[Python-Dev] [PEP] += on return of function call result
Luke Kenneth Casson Leighton
lkcl@samba-tng.org
Mon, 19 May 2003 09:08:11 +0000
hiya jeff,
on radio 4 today there was a discussion about art - what makes
people go "wow" instead of being shocked. seeing the byte code
in front of my eyes isn't so much of a shock, more of a "wow"

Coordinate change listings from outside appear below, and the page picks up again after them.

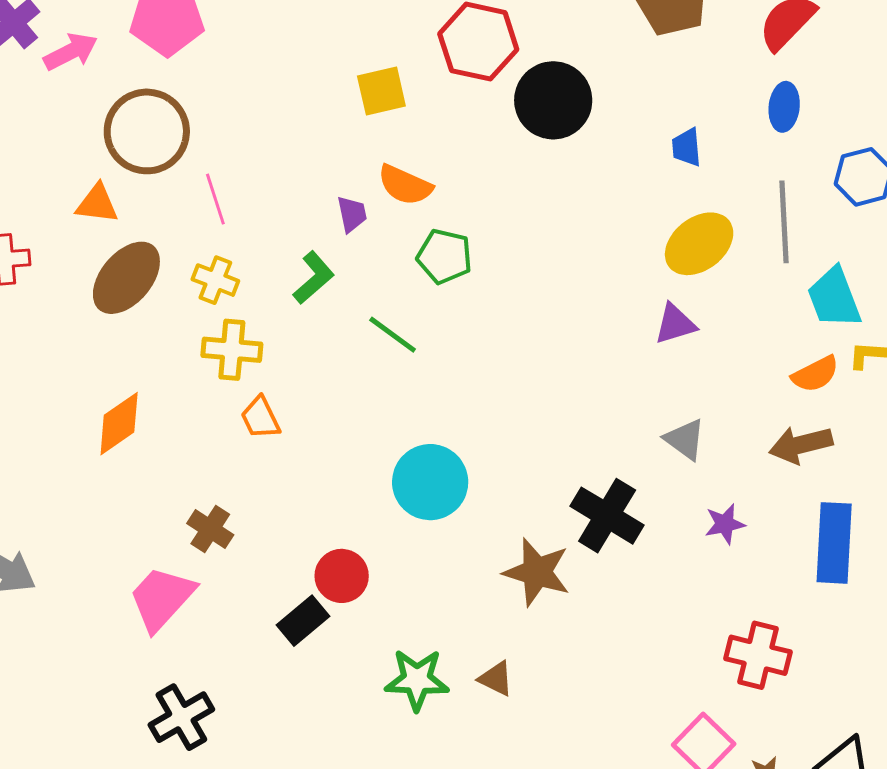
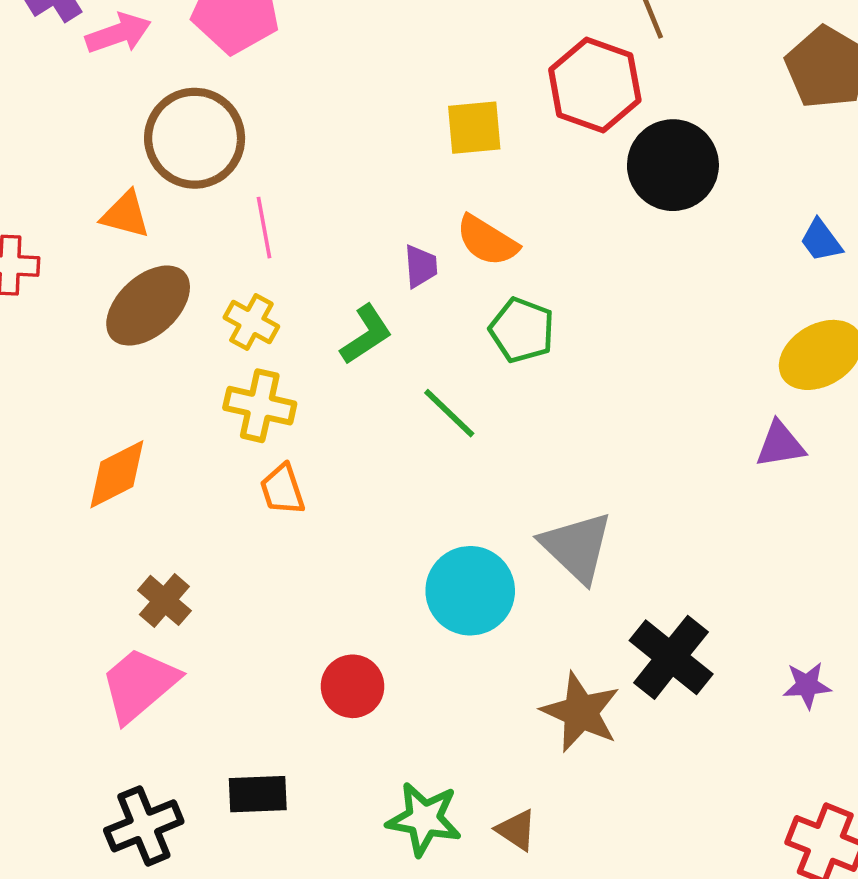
blue trapezoid: (687, 147) -> (821, 241), turned -39
gray triangle: (685, 439) -> (577, 547), moved, size x1.5
brown cross: (210, 529) -> (164, 600), moved
black rectangle: (303, 621) -> (258, 794), moved, turned 30

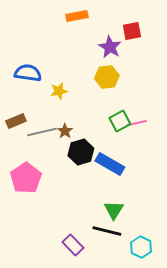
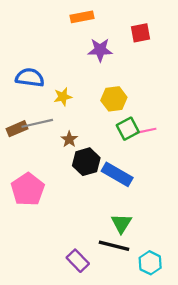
purple star: (110, 47) -> (100, 50), moved, turned -30
yellow hexagon: (107, 77) -> (114, 99), moved
gray line: (42, 132) -> (37, 123), moved

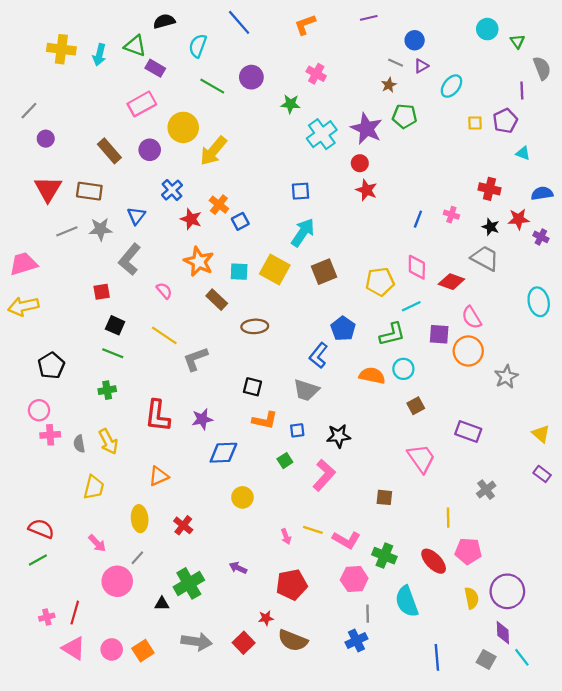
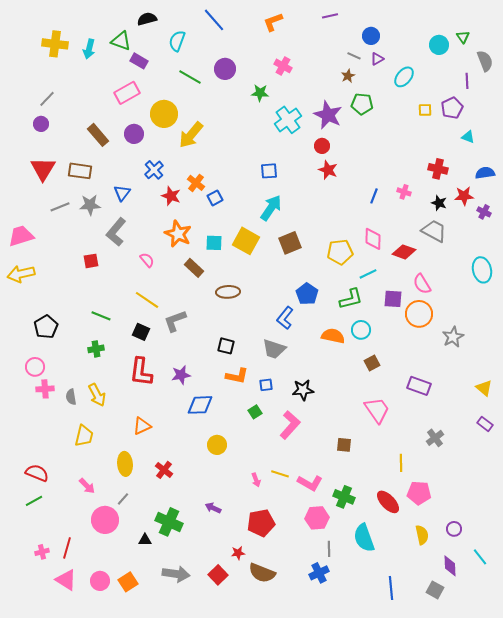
cyan circle: (487, 29) -> (439, 45), moved
gray line: (29, 111) -> (47, 99), moved
black square: (115, 325) -> (141, 332), moved
green cross: (189, 583) -> (169, 522), turned -36
purple circle: (507, 591) -> (454, 529), size x0.5
cyan line: (522, 657) -> (480, 557), moved

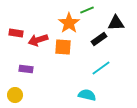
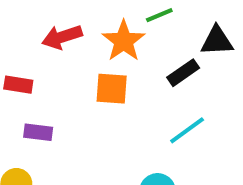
red rectangle: (16, 33) -> (18, 85), moved
red arrow: (38, 40) -> (62, 37), moved

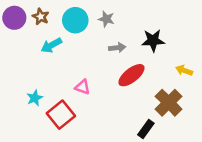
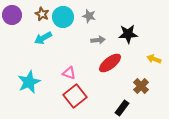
brown star: (41, 17) -> (42, 14), moved
cyan star: (35, 98) -> (29, 82), size x1.6
brown cross: (169, 103) -> (141, 86), size x0.7
red square: (61, 115) -> (75, 96), moved

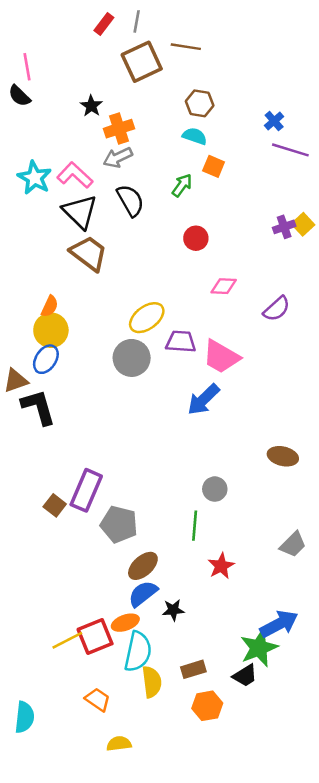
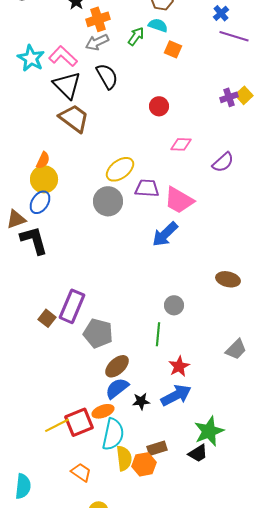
green arrow: (182, 185) -> (136, 36), moved
blue arrow: (279, 624) -> (176, 395), moved
orange hexagon: (207, 706) -> (144, 464), moved

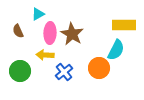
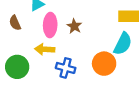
brown star: (72, 34) -> (74, 26), size x0.6
blue cross: (64, 72) -> (66, 68), turned -36

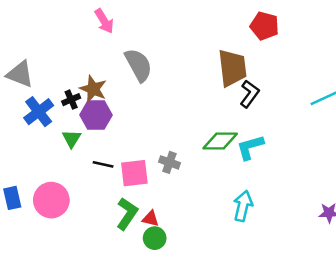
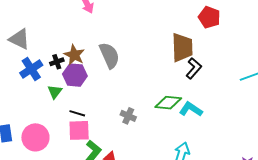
gray semicircle: (139, 65) -> (109, 55), moved
cyan L-shape: (250, 147) -> (191, 109), turned 45
pink square: (134, 173) -> (79, 130), moved

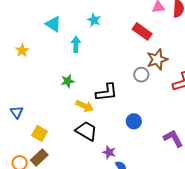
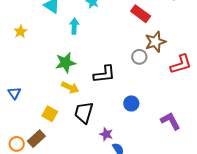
green star: (68, 81) -> (66, 63), size x1.5
yellow arrow: (85, 106) -> (70, 87), moved
black trapezoid: (86, 131) -> (84, 113), turned -105
yellow square: (39, 133) -> (50, 114), moved

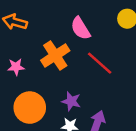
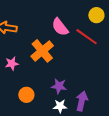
red line: (100, 63) -> (87, 37), moved
orange circle: (30, 108) -> (26, 95), size x0.6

because i have at some point in my past actually _looked_ at the
python sources stack machine, for investigating parallelising it
(!!!!!)
okay.
how do i run the examples you list? dis.dis(f) gives an
"unrecognised variablename dis".
okay. let's give this a shot.
Script started on Mon May 19 08:44:19 2003
lkcl@highfield:~$ python O
Python 2.2.2 (#1, Jan 18 2003, 10:18:59)
[GCC 3.2.2 20030109 (Debian prerelease)] on linux2
Type "help", "copyright", "credits" or "license" for more information.
>>> import dis
>>> def g(): return f(x)
...
>>> dis.dis(g)
0 LOAD_GLOBAL 0 (f)
3 LOAD_GLOBAL 1 (x)
6 CALL_FUNCTION 1
9 RETURN_VALUE
10 LOAD_CONST 0 (None)
13 RETURN_VALUE
>>> def g(): f(x)
...
>>> dis.dis(g)
0 LOAD_GLOBAL 0 (f)
3 LOAD_GLOBAL 1 (x)
6 CALL_FUNCTION 1
9 POP_TOP
10 LOAD_CONST 0 (None)
13 RETURN_VALUE
>>>
lkcl@highfield:~$ exit
Script done on Mon May 19 08:44:56 2003
right.
the difference between these two is the POP_TOP.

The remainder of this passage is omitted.